At the edge of our world, where village life melts into the wild, a hunter’s lodge perched – a beehive of noise that night. Local heroes gathered, marking the anniversary of Operation Storm. A bare-knuckle, tooth-and-nail defiance that finally laid the war with Serbia to rest.
Center stage was a character, as round as a harvest moon and barely taller than the beer-soaked tabletops. Legs patchworked in red and black from relentless diabetes, but the twinkle in his eyes told a story of a man who savored life, especially when he got to roast the younger pups.
A few steps away, in the midst of this bawdy spectacle, stood my grandfather, Martin. His laughter was the bass line to the evening’s symphony, a deep, joyful sound that resonated above the clatter. The old man was bursting with pride, his finger jabbing in my direction every so often, “That’s my grandson, from Canada!” he’d announce, a contagious twinkle in his eye.

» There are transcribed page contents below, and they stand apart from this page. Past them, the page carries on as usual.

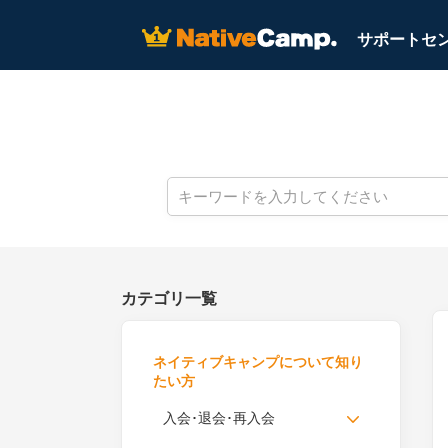
サポートセン
カテゴリ一覧
ネイティブキャンプについて知り
たい方
入会･退会･再入会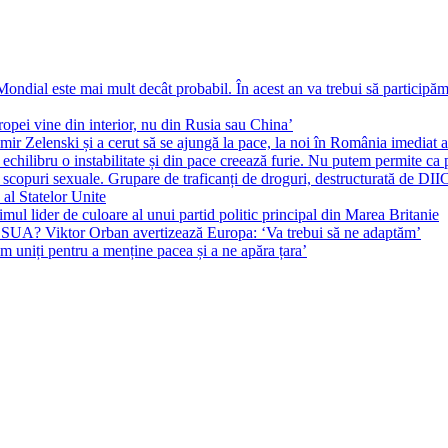
ial este mai mult decât probabil. În acest an va trebui să participăm l
pei vine din interior, nu din Rusia sau China’
r Zelenski și a cerut să se ajungă la pace, la noi în România imediat au 
echilibru o instabilitate și din pace creează furie. Nu putem permite ca 
 scopuri sexuale. Grupare de traficanți de droguri, destructurată de DI
 al Statelor Unite
l lider de culoare al unui partid politic principal din Marea Britanie
l SUA? Viktor Orban avertizează Europa: ‘Va trebui să ne adaptăm’
m uniți pentru a menține pacea și a ne apăra țara’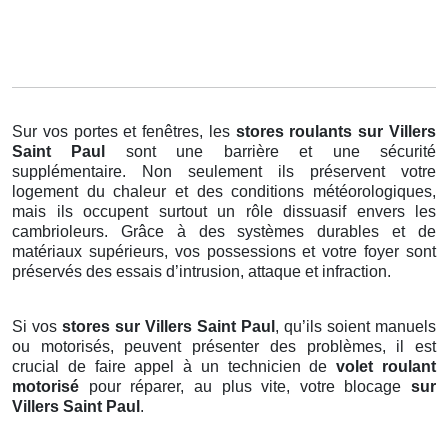
Sur vos portes et fenêtres, les
stores roulants
sur Villers
Saint Paul
sont une barrière et une sécurité
supplémentaire. Non seulement ils préservent votre
logement du chaleur et des conditions météorologiques,
mais ils occupent surtout un rôle dissuasif envers les
cambrioleurs. Grâce à des systèmes durables et de
matériaux supérieurs, vos possessions et votre foyer sont
préservés des essais d’intrusion, attaque et infraction.
Si vos
stores sur Villers Saint Paul
, qu’ils soient manuels
ou motorisés, peuvent présenter des problèmes, il est
crucial de faire appel à un technicien de
volet roulant
motorisé
pour réparer, au plus vite, votre blocage
sur
Villers Saint Paul
.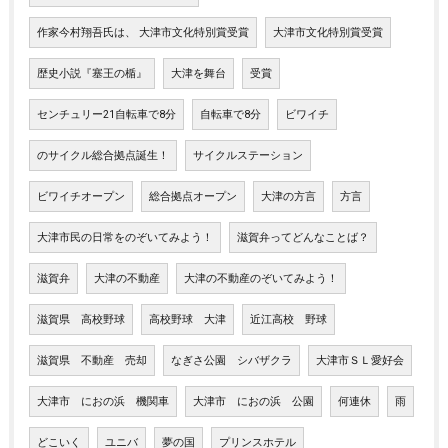
作家今村翔吾氏は、 大津市文化特別賞受賞
大津市文化特別賞受賞
歴史小説『塞王の楯』
大津を舞台
受賞
センチュリー21自転車で8分
自転車で8分
ビワイチ
のサイクル総合拠点誕生！
サイクルステーション
ビワイチオープン
総合拠点オープン
大津の方言
方言
大津市民の日常をのぞいてみよう！
滋賀弁ってどんなことば？
滋賀弁
大津の不動産
大津の不動産のぞいてみよう！
滋賀県 高校野球
高校野球 大津
近江高校 野球
滋賀県 不動産 売却
なぎさ公園 シバザクラ
大津市ＳＬ愛好会
大津市 におの浜 機関車
大津市 におの浜 公園
何連休
雨
どこいく
ユニバ
夢の国
プリンスホテル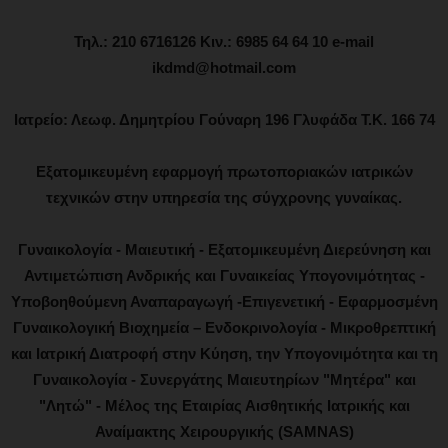
Τηλ.: 210 6716126 Κιν.: 6985 64 64 10 e-mail
ikdmd@hotmail.com
Ιατρείο: Λεωφ. Δημητρίου Γούναρη 196 Γλυφάδα Τ.Κ. 166 74
Εξατομικευμένη εφαρμογή πρωτοποριακών ιατρικών
τεχνικών στην υπηρεσία της σύγχρονης γυναίκας.
Γυναικολογία - Μαιευτική - Εξατομικευμένη Διερεύνηση και
Αντιμετώπιση Ανδρικής και Γυναικείας Υπογονιμότητας -
Υποβοηθούμενη Αναπαραγωγή -Επιγενετική - Εφαρμοσμένη
Γυναικολογική Βιοχημεία – Ενδοκρινολογία - Μικροθρεπτική
και Ιατρική Διατροφή στην Κύηση, την Υπογονιμότητα και τη
Γυναικολογία - Συνεργάτης Μαιευτηρίων "Μητέρα" και
"Λητώ" - Μέλος της Εταιρίας Αισθητικής Ιατρικής και
Αναίμακτης Χειρουργικής (SAMNAS)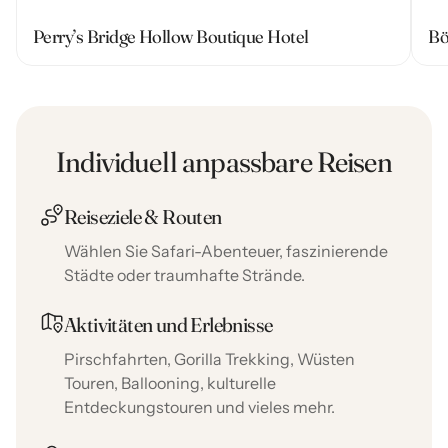
Perry’s Bridge Hollow Boutique Hotel
Bö
Individuell anpassbare Reisen
Reiseziele & Routen
Wählen Sie Safari-Abenteuer, faszinierende
Städte oder traumhafte Strände.
Aktivitäten und Erlebnisse
Pirschfahrten, Gorilla Trekking, Wüsten
Touren, Ballooning, kulturelle
Entdeckungstouren und vieles mehr.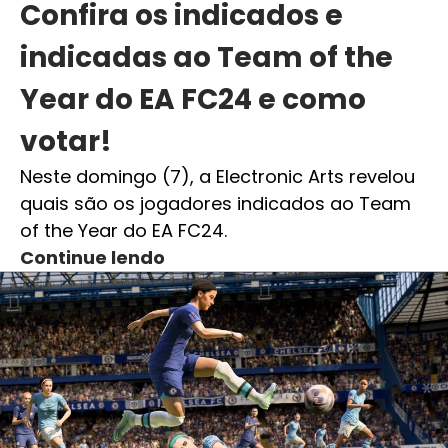
Confira os indicados e
indicadas ao Team of the
Year do EA FC24 e como
votar!
Neste domingo (7), a Electronic Arts revelou
quais são os jogadores indicados ao Team
of the Year do EA FC24.
Continue lendo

His punchline about our gathering being a horde of ‘Turks’ – an all-men affair – had the whole crowd doubled over in laughter.
Tales of wasp encounters buzzed around the room. One unfortunate soul, we were told, had met his end courtesy of an allergic reaction, while another bloke bragged about his honey-badger-like immunity. But the rib-cracker? An allegory about horseflies that had everyone in stitches.

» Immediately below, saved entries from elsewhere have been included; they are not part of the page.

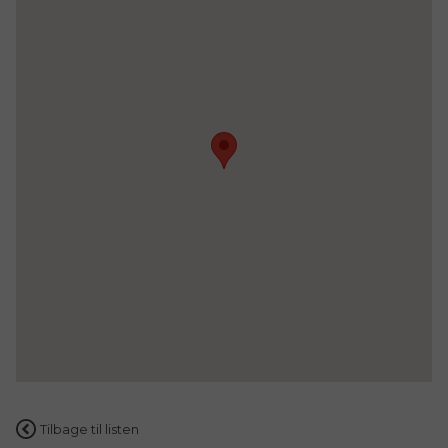
Tilbage til listen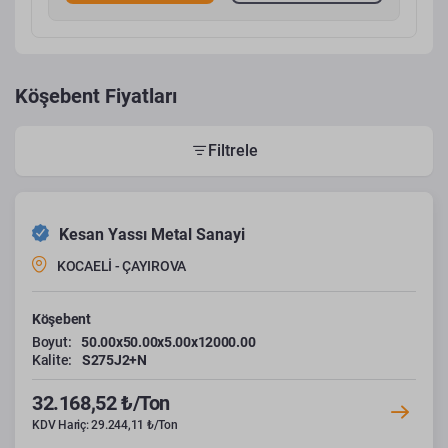
Köşebent Fiyatları
Filtrele
Kesan Yassı Metal Sanayi
KOCAELİ - ÇAYIROVA
Köşebent
Boyut:
50.00x50.00x5.00x12000.00
Kalite:
S275J2+N
32.168,52 ₺/Ton
KDV Hariç: 29.244,11 ₺/Ton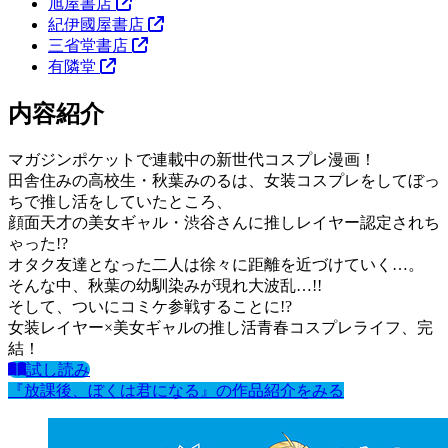
旭屋書店
紀伊國屋書店
三省堂書店
有隣堂
内容紹介
マガジンポケットで連載中の新世代コスプレ漫画！
田舎住みの高校生・秋葉みのるは、女装コスプレをしてぼっ
ちで推し活をしていたところ、
顔面天才の美女ギャル・渋谷さんに推しレイヤー認定されち
ゃった!?
オタク友達となった二人は徐々に距離を近づけていく…。
そんな中、秋葉の幼馴染みが現れ大波乱…!!
そして、ついにコミケ参戦することに!?
女装レイヤー×美女ギャルの推し活青春コスプレライフ、完
結！
試し読み
『放課後、ぼくは君になる』の作品紹介をみる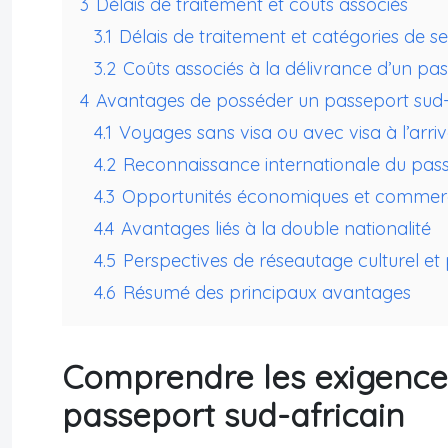
3
Délais de traitement et coûts associés
3.1
Délais de traitement et catégories de se
3.2
Coûts associés à la délivrance d’un pas
4
Avantages de posséder un passeport sud-
4.1
Voyages sans visa ou avec visa à l’arri
4.2
Reconnaissance internationale du pass
4.3
Opportunités économiques et commerc
4.4
Avantages liés à la double nationalité
4.5
Perspectives de réseautage culturel et 
4.6
Résumé des principaux avantages
Comprendre les exigence
passeport sud-africain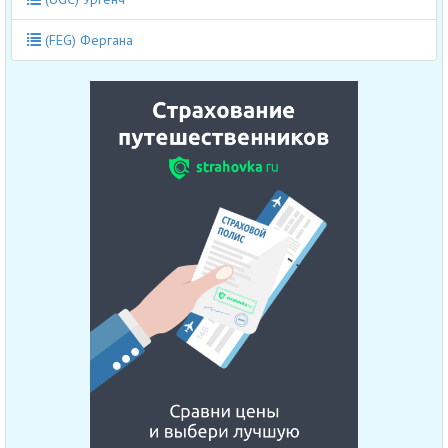
(FEG) Фергана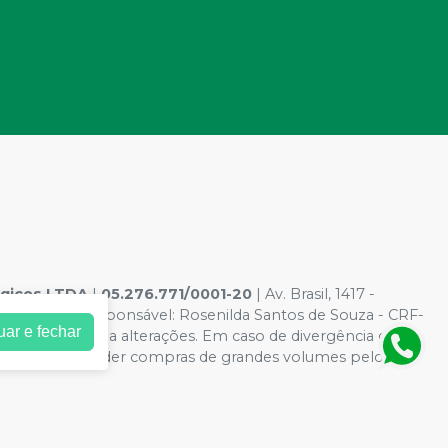
ógicos LTDA
|
05.276.771/0001-20
| Av. Brasil, 1417 -
rmacêutico responsável: Rosenilda Santos de Souza - CRF-
uar e fechar
l estão sujeitos a alterações. Em caso de divergência de
ito de não atender compras de grandes volumes pelo site.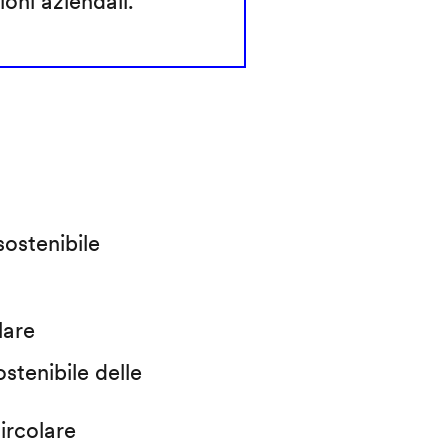
ioni aziendali.
sostenibile
lare
ostenibile delle
ircolare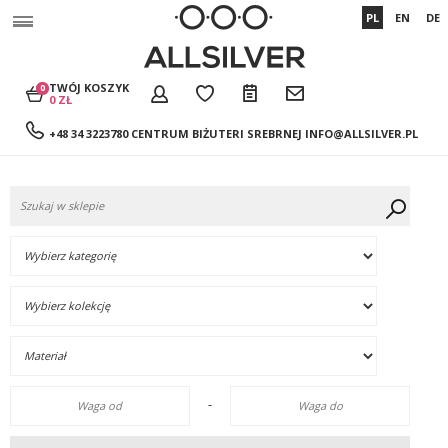
PL
EN
DE
TWÓJ KOSZYK
0
0 ZŁ
+48 34 3223780 CENTRUM BIŻUTERI SREBRNEJ
INFO@ALLSILVER.PL
-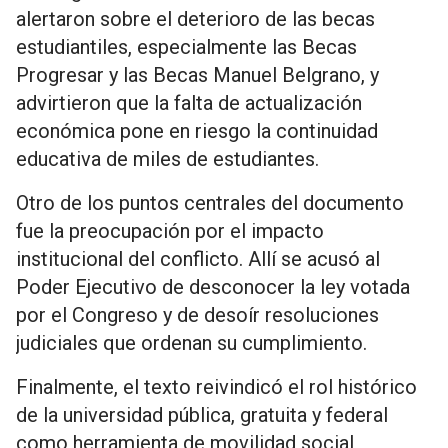
alertaron sobre el deterioro de las becas
estudiantiles, especialmente las Becas
Progresar y las Becas Manuel Belgrano, y
advirtieron que la falta de actualización
económica pone en riesgo la continuidad
educativa de miles de estudiantes.
Otro de los puntos centrales del documento
fue la preocupación por el impacto
institucional del conflicto. Allí se acusó al
Poder Ejecutivo de desconocer la ley votada
por el Congreso y de desoír resoluciones
judiciales que ordenan su cumplimiento.
Finalmente, el texto reivindicó el rol histórico
de la universidad pública, gratuita y federal
como herramienta de movilidad social,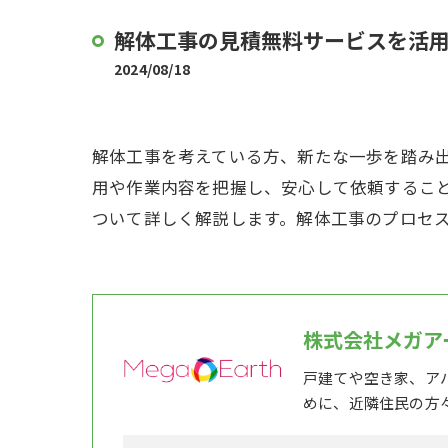
解体工事の見積無料サービスを活
2024/08/18
解体工事を考えている方、新たな一歩を踏み
用や作業内容を把握し、安心して依頼するこ
ついて詳しく解説します。解体工事のプロセ
株式会社メガア
戸建てや空き家、ア
めに、近隣住民の方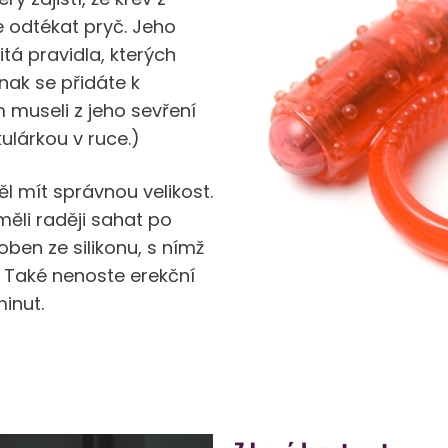
 odtékat pryč. Jeho
tá pravidla, kterých
inak se přidáte k
 museli z jeho sevření
kulárkou v ruce.)
l mít správnou velikost.
měli raději sahat po
oben ze silikonu, s nímž
 Také nenoste erekční
inut.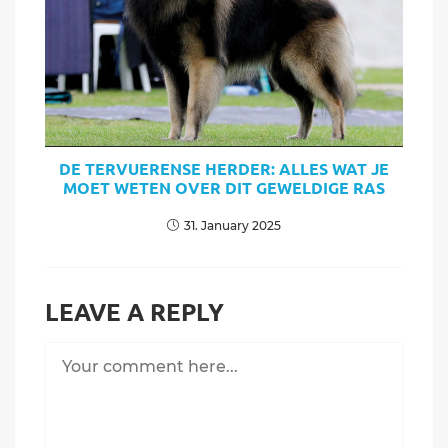
DE TERVUERENSE HERDER: ALLES WAT JE
MOET WETEN OVER DIT GEWELDIGE RAS
31. January 2025
LEAVE A REPLY
Comment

The story went that these pesky critters, while a constant bother to donkeys, seemed to have no effect on horses. The sting that would send a donkey reeling was no more than a mild annoyance to a stallion. And with a mischievous grin, the storyteller gave an unsuspecting man’s behind a firm smack, instantly translating his words into action. In that moment, if the laughter was any indication, the room was full of horses, save for one surprised and momentarily indignant ass.
Ante, my cousin, sauntered over to check out my tan, or the lack thereof. His tan arm against my Canadian winter-white was a joke in itself. “Finally you left the house,” he chortled, his mockery hitting the mark.
When the chuckles subsided, Martin found himself deep in chat with a fellow wanderer. Both had sought their fortune post-war, dida finding his in Canada, the other in Austria. Their sons, now fluent in English and German, had grown up with a foot in two worlds. There was a shadow of regret, but the silver lining of economic prosperity gave them a reason to smile.
Dida, however, had a bone to pick with the chef. The lamb was saltier than sea water and, at 40 Euros a pop, had him grumbling. But even that didn’t spoil the vibe. The laughter and tales flowed, the evening a classic village party to remember.
As the last chuckles ebbed, the sky above decided to join in with a flash and bang. A storm, right on the anniversary of Oluja. You couldn’t make this stuff up. Grins widened, glasses clinked – the salty lamb forgotten. It was a thunderous end to a memorable day, a nod from the cosmos, adding an extra sparkle to our raucous celebration.